だから、怖かった。距離が近づけば、この手がまた誰かを傷つけてしまうかもしれない、その時、自分にはもう行く場所はない。皆が変わろうとしている中で、自分の存在がいつか毒になるんじゃないかと思って、怖かった。


それなのに、なずなは怖れず向かってくる。真っ直ぐにその心に触れてくる。誰かの為に必死で、目を逸らしたくても、逸らせなくて。

伸ばされる手を、掴んでしまいたくなる。

許されていいのかと、願ってしまう。


伏せた視線を上げると、なずなはフウカの言葉を静かに待っているようだ。この気持ちの揺らぎすら、共に乗り越えようとしてくれているかのようで、フウカは何だか心強かった。



「…あなたはもう、アパートの住人じゃないですか」


そうフウカが言えば、なずなは嬉しそうに表情を緩め、はい、と笑顔で頷いた。

その笑顔に頼りたくなってしまい、フウカは繋がる手に視線を落とした。


「…僕は強くなれるでしょうか」

「強く?」

「もう、大切な人を傷つけたくないんです。このグローブは、戒めでした」


ぎゅ、と力のこもる手に、なずなは力強く頷いた。


「なれますよ!傷と向き合うフウカさんは、もう十分強いと思います!大丈夫、大丈夫ですフウカさん」


フウカはきょとんとしてなずなを見つめたが、それはすぐに笑顔に変わった。


「…ありがとう」


それは、とてもキレイな笑顔だった。






二人が少しの照れくささを引き連れてキッチンカーに戻ると、いつもある長蛇の列が嘘のように、紫乃(しの)のキッチンカーの周りだけ客がいなかった。


「え、どういう事ですか!?」

「あ、お帰りーお二人さん」


にこりと手を上げる春風に対し、紫乃の顔は悲壮感に溢れている。


「どうしてお客さん来ないんだろう…俺、何かしたかな、知らない所で食中毒とか!?どうしよう…」


頭を抱える紫乃の隣で、春風はこっそり手を叩く。
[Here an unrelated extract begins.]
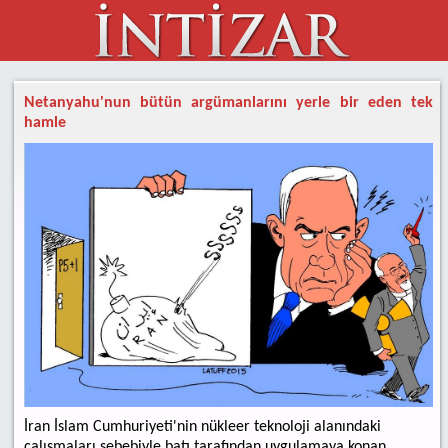
Netanyahu'nun bütün argümanlarını yerle bir eden tek
hamle
İran İslam Cumhuriyeti'nin nükleer teknoloji alanındaki
çalışmaları sebebiyle batı tarafından uygulamaya konan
すると、どこからともなく人が集まり始め、途端に店は賑わいを見せた。


「…まさか」


ジロ、と睨むフウカとなずなに、春風はカラリと笑ってみせ、フウカの背中を押した。


「ほら、お客さんが待ってるよー、フウカ君!」

「あなたね…」

「良かった!早くフウカ君!この店は君が居なきゃダメなんだ…!」


嬉々として動き出す紫乃に手を引かれ、フウカはエプロンを巻き手を消毒する。その手はまだグローブがはめられたままだけど。


「じゃ、家で待ってるよー」


春風の声に振り返り、その隣で手を振るなずなを目に留め、フウカは元気に「はい」と頷いた。